Inmate who walked away from L.A. County halfway house is found
An inmate who walked away from the Los Angeles County Male Community Re-entry Program facility, or halfway house, in South Los Angeles was located and taken back into custody, authorities announced Monday.
Sarkis Akopyan, 33, left the re-entry facility at South Grand Avenue and removed his GPS tracking device around 10 p.m. Friday. He was apprehended at 8:05 p.m. on Saturday in Glendale by the California Department of Corrections and Rehabilitation Special Service Unit and transported to the California Institution for Men in Chino without incident.
The re-entry facility allows eligible offenders to participate in rehabilitative programs during the last 180 days of their sentence. Some inmates come and go from the facility to attend school or look for jobs, depending on what phase of the program they are in, said Krissi Khokhobashvili of the California Department of Corrections and Rehabilitation.
“Some people refer to them colloquially as halfway houses — it’s not a prison, not a jail. It’s a reentry facility, designed with reentry in mind,” Khokhobashvili said.
There are no security guards, but all participants wear GPS devices. On Friday, authorities received a notification that Akopyan’s GPS device had been damaged. They soon determined that he was missing from the premises and sought the public’s help to find him.
Akopyan had been serving a two year sentence for auto theft and was transferred on Tuesday from prison to the re-entry facility. He had recently arrived at the facility and did not have permission to leave.
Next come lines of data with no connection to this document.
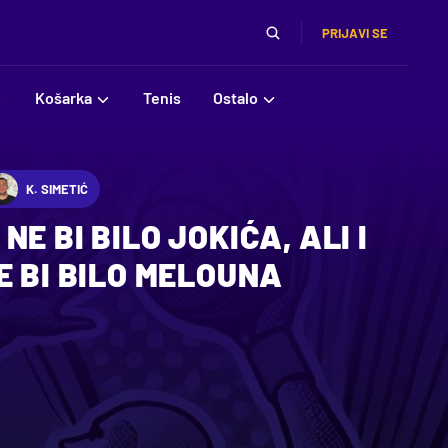
PRIJAVI SE
Košarka
Tenis
Ostalo
K. SIMETIĆ
E BI BILO JOKIĆA, ALI I
E BI BILO MELOUNA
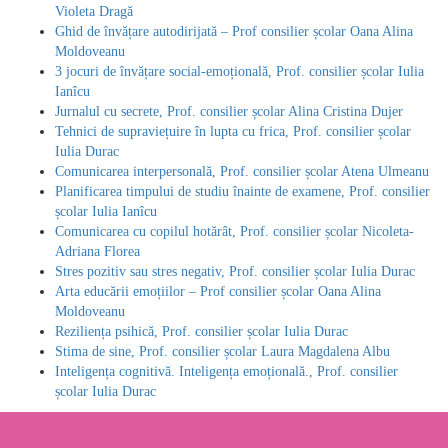
Violeta Dragă
Ghid de învățare autodirijată – Prof consilier școlar Oana Alina
Moldoveanu
3 jocuri de învățare social-emoțională, Prof. consilier școlar Iulia
Ianîcu
Jurnalul cu secrete, Prof. consilier școlar Alina Cristina Dujer
Tehnici de supraviețuire în lupta cu frica, Prof. consilier școlar
Iulia Durac
Comunicarea interpersonală, Prof. consilier școlar Atena Ulmeanu
Planificarea timpului de studiu înainte de examene, Prof. consilier
școlar Iulia Ianîcu
Comunicarea cu copilul hotărât, Prof. consilier școlar Nicoleta-
Adriana Florea
Stres pozitiv sau stres negativ, Prof. consilier școlar Iulia Durac
Arta educării emoțiilor – Prof consilier școlar Oana Alina
Moldoveanu
Reziliența psihică, Prof. consilier școlar Iulia Durac
Stima de sine, Prof. consilier școlar Laura Magdalena Albu
Inteligența cognitivă. Inteligența emoțională., Prof. consilier
școlar Iulia Durac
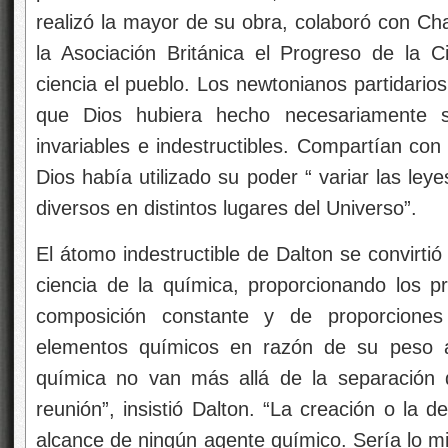
realizó la mayor de su obra, colaboró con Ch
la Asociación Británica el Progreso de la Ci
ciencia el pueblo. Los newtonianos partidarios
que Dios hubiera hecho necesariamente sus
invariables e indestructibles. Compartían co
Dios había utilizado su poder “ variar las le
diversos en distintos lugares del Universo”.
El átomo indestructible de Dalton se convirti
ciencia de la química, proporcionando los pr
composición constante y de proporciones
elementos químicos en razón de su peso ató
química no van más allá de la separación 
reunión”, insistió Dalton. “La creación o la d
alcance de ningún agente químico. Sería lo mi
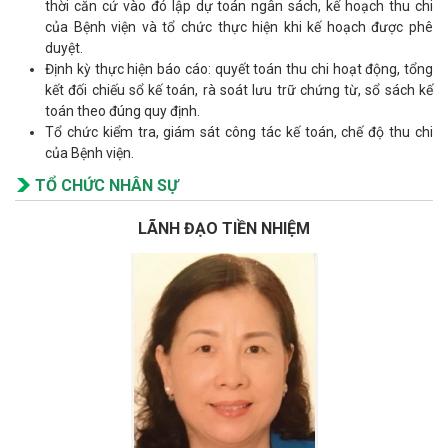
thời căn cứ vào đó lập dự toán ngân sách, kế hoạch thu chi
của Bệnh viện và tổ chức thực hiện khi kế hoạch được phê
duyệt.
Định kỳ thực hiện báo cáo: quyết toán thu chi hoạt động, tổng
kết đối chiếu sổ kế toán, rà soát lưu trữ chứng từ, sổ sách kế
toán theo đúng quy định.
Tổ chức kiểm tra, giám sát công tác kế toán, chế độ thu chi
của Bệnh viện.
TỔ CHỨC NHÂN SỰ
LÃNH ĐẠO TIỀN NHIỆM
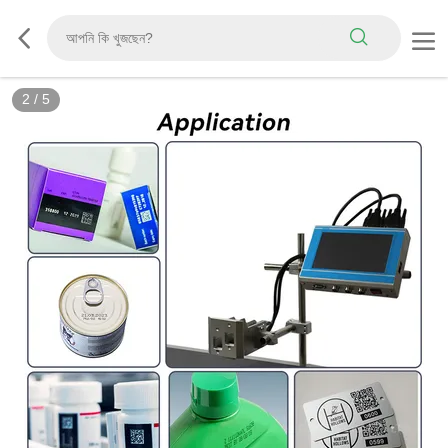
2
/
5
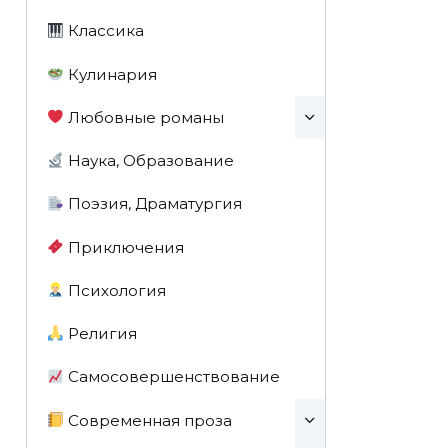
Классика
Кулинария
Любовные романы
Наука, Образование
Поэзия, Драматургия
Приключения
Психология
Религия
Самосовершенствование
Современная проза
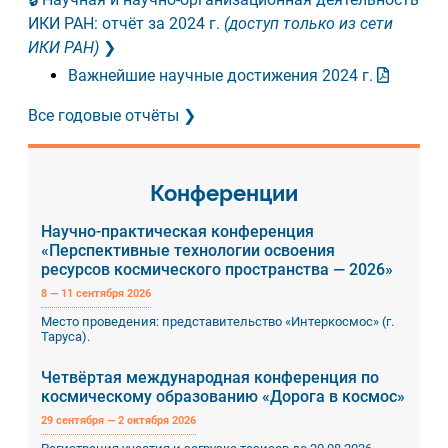
ИКИ РАН: отчёт за 2024 г.
(доступ только из сети
ИКИ РАН)
Важнейшие научные достижения 2024 г.
Все годовые отчёты
Конференции
Научно-практическая конференция
«Перспективные технологии освоения
ресурсов космического пространства — 2026»
8 — 11 сентября 2026
Место проведения: представительство «Интеркосмос» (г.
Таруса).
Четвёртая международная конференция по
космическому образованию «Дорога в космос»
29 сентября — 2 октября 2026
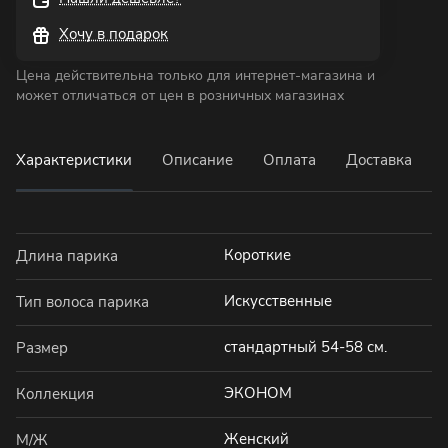
Хочу в подарок
Цена действительна только для интернет-магазина и
может отличаться от цен в розничных магазинах
Характеристики
Описание
Оплата
Доставка
Короткие
Длина парика
Искусственные
Тип волоса парика
стандартный 54-58 см.
Размер
ЭКОНОМ
Коллекция
Женский
М/Ж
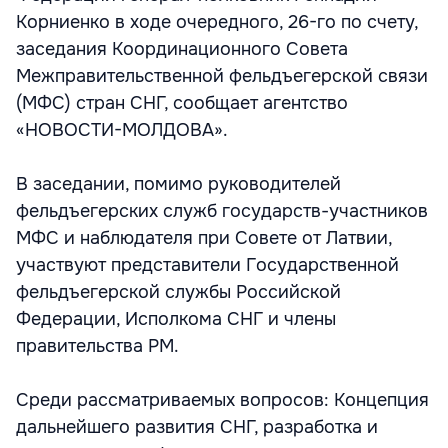
Корниенко в ходе очередного, 26-го по счету,
заседания Координационного Совета
Межправительственной фельдъегерской связи
(МФС) стран СНГ, сообщает агентство
«НОВОСТИ-МОЛДОВА».
В заседании, помимо руководителей
фельдъегерских служб государств-участников
МФС и наблюдателя при Совете от Латвии,
участвуют представители Государственной
фельдъегерской службы Российской
Федерации, Исполкома СНГ и члены
правительства РМ.
Среди рассматриваемых вопросов: Концепция
дальнейшего развития СНГ, разработка и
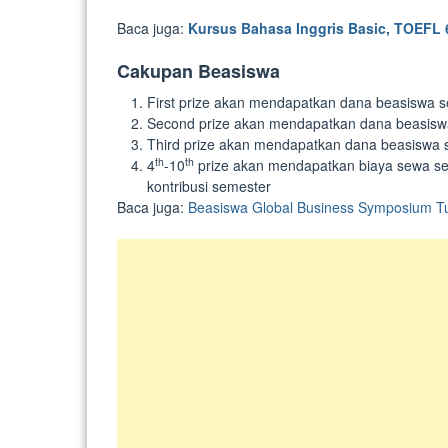
Baca juga:
Kursus Bahasa Inggris Basic, TOEFL 
Cakupan Beasiswa
First prize akan mendapatkan dana beasiswa s
Second prize akan mendapatkan dana beasiswa
Third prize akan mendapatkan dana beasiswa s
th
th
4
-10
prize akan mendapatkan biaya sewa sel
kontribusi semester
Baca juga:
Beasiswa Global Business Symposium 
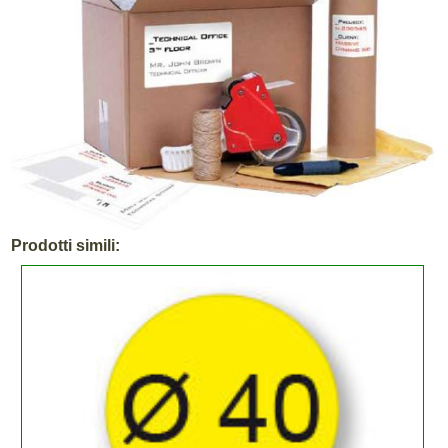
Prodotti simili:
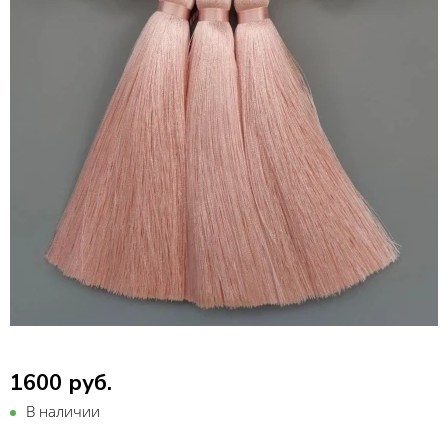
1600 руб.
В наличии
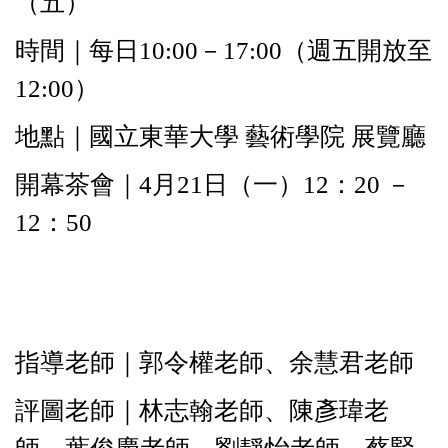
（五）
時間｜每日10:00－17:00（週五開放至
12:00）
地點｜國立東華大學 藝術學院 展覽廳
開幕茶會｜4月21日（一）12：20 －
12：50
指導老師｜郭令權老師、余慧君老師
評圖老師｜林志翰老師、陳彥瑋老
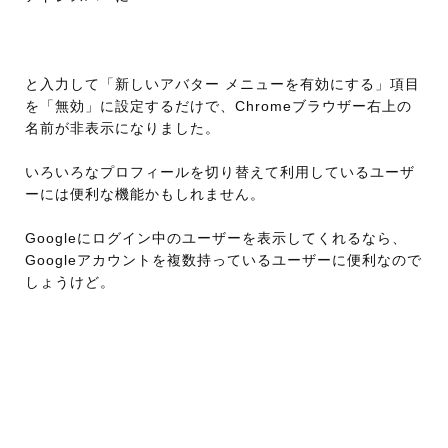
と入力して「新しいアバター メニューを有効にする」項目
を「無効」に設定するだけで、Chromeブラウザー右上の
名前が非表示になりました。
いろいろなプロフィールを切り替えて利用しているユーザ
ーには便利な機能かもしれません。
Googleにログイン中のユーザーを表示してくれるなら、
Googleアカウントを複数持っているユーザーに便利なので
しょうけど。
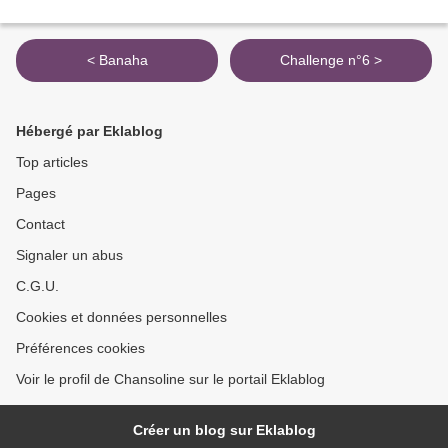
< Banaha
Challenge n°6 >
Hébergé par Eklablog
Top articles
Pages
Contact
Signaler un abus
C.G.U.
Cookies et données personnelles
Préférences cookies
Voir le profil de Chansoline sur le portail Eklablog
Créer un blog sur Eklablog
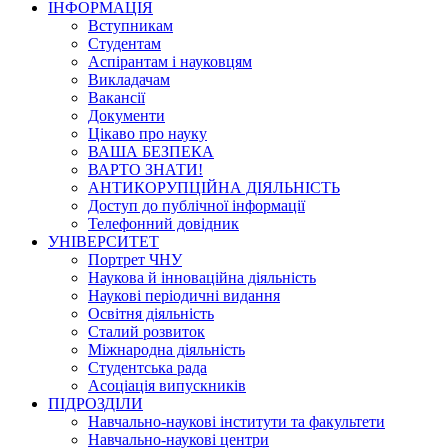
ІНФОРМАЦІЯ
Вступникам
Студентам
Аспірантам і науковцям
Викладачам
Вакансії
Документи
Цікаво про науку
ВАША БЕЗПЕКА
ВАРТО ЗНАТИ!
АНТИКОРУПЦІЙНА ДІЯЛЬНІСТЬ
Доступ до публічної інформації
Телефонний довідник
УНІВЕРСИТЕТ
Портрет ЧНУ
Наукова й інноваційна діяльність
Наукові періодичні видання
Освітня діяльність
Сталий розвиток
Міжнародна діяльність
Студентська рада
Асоціація випускників
ПІДРОЗДІЛИ
Навчально-наукові інститути та факультети
Навчально-наукові центри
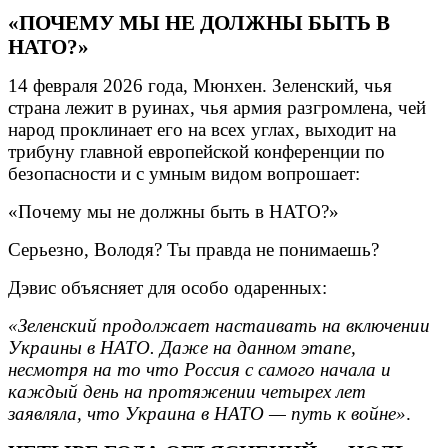
«ПОЧЕМУ МЫ НЕ ДОЛЖНЫ БЫТЬ В
НАТО?»
14 февраля 2026 года, Мюнхен. Зеленский, чья
страна лежит в руинах, чья армия разгромлена, чей
народ проклинает его на всех углах, выходит на
трибуну главной европейской конференции по
безопасности и с умным видом вопрошает:
«Почему мы не должны быть в НАТО?»
Серьезно, Володя? Ты правда не понимаешь?
Дэвис объясняет для особо одаренных:
«Зеленский продолжает настаивать на включении
Украины в НАТО. Даже на данном этапе,
несмотря на то что Россия с самого начала и
каждый день на протяжении четырех лет
заявляла, что Украина в НАТО — путь к войне»
.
Akopyan was scheduled to be released on probation in November, but according to Khokhobashvili, there is a possibility that he could be charged with felony escape and face additional prison time. For now, the incident is still under investigation.
Khokhobashvili said that authorities are usually able to locate escaped prisoners.
According to the CDCR, 99% of all offenders that have escaped from an an adult institution, camp, or community-based program since 1977, have been apprehended.